Top of Material for the task
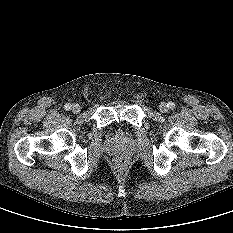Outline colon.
Here are the masks:
<instances>
[{
  "label": "colon",
  "mask_w": 233,
  "mask_h": 233,
  "mask_svg": "<svg viewBox=\"0 0 233 233\" xmlns=\"http://www.w3.org/2000/svg\"><path fill=\"white\" fill-rule=\"evenodd\" d=\"M127 161L125 158L121 157L116 160V165L118 167H124L126 165Z\"/></svg>",
  "instance_id": "1"
}]
</instances>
Bottom of Material for the task
# Task requirements
Word for word, give the entries above again, with no images included.

# Answer space
Outline colon.
Here are the masks:
<instances>
[{
  "label": "colon",
  "mask_w": 233,
  "mask_h": 233,
  "mask_svg": "<svg viewBox=\"0 0 233 233\" xmlns=\"http://www.w3.org/2000/svg\"><path fill=\"white\" fill-rule=\"evenodd\" d=\"M127 161L125 158L121 157L116 160V165L118 167H124L126 165Z\"/></svg>",
  "instance_id": "1"
}]
</instances>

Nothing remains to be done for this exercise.